▶ **PROBLEM**
These records are to be written out exactly as they read, minus the pictures.

▶ **INPUT**
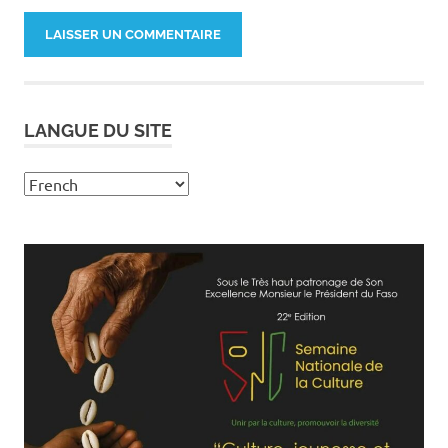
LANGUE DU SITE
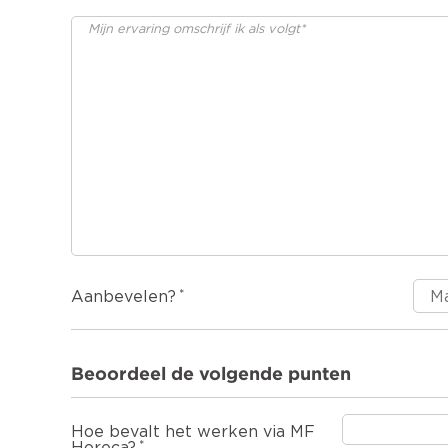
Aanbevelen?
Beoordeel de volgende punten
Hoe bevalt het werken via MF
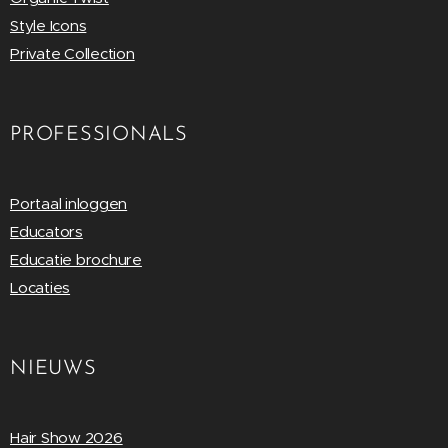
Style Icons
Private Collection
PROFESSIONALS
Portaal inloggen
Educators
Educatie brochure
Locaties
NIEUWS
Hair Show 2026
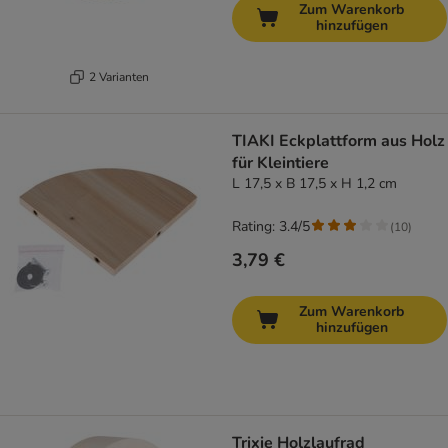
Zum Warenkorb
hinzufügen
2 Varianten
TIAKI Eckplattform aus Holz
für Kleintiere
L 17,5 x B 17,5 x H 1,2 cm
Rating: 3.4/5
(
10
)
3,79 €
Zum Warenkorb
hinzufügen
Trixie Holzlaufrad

▶ **TASK RESULT**
LANGUE DU SITE
Aanbevelen?
Beoordeel de volgende punten
Hoe bevalt het werken via MF
Style Icons
Private Collection
PROFESSIONALS
Portaal inloggen
Educators
Educatie brochure
Locaties
NIEUWS
Hair Show 2026
Zum Warenkorb
hinzufügen
2 Varianten
TIAKI Eckplattform aus Holz
für Kleintiere
L 17,5 x B 17,5 x H 1,2 cm
Rating: 3.4/5
(
10
)
3,79 €
Zum Warenkorb
hinzufügen
Trixie Holzlaufrad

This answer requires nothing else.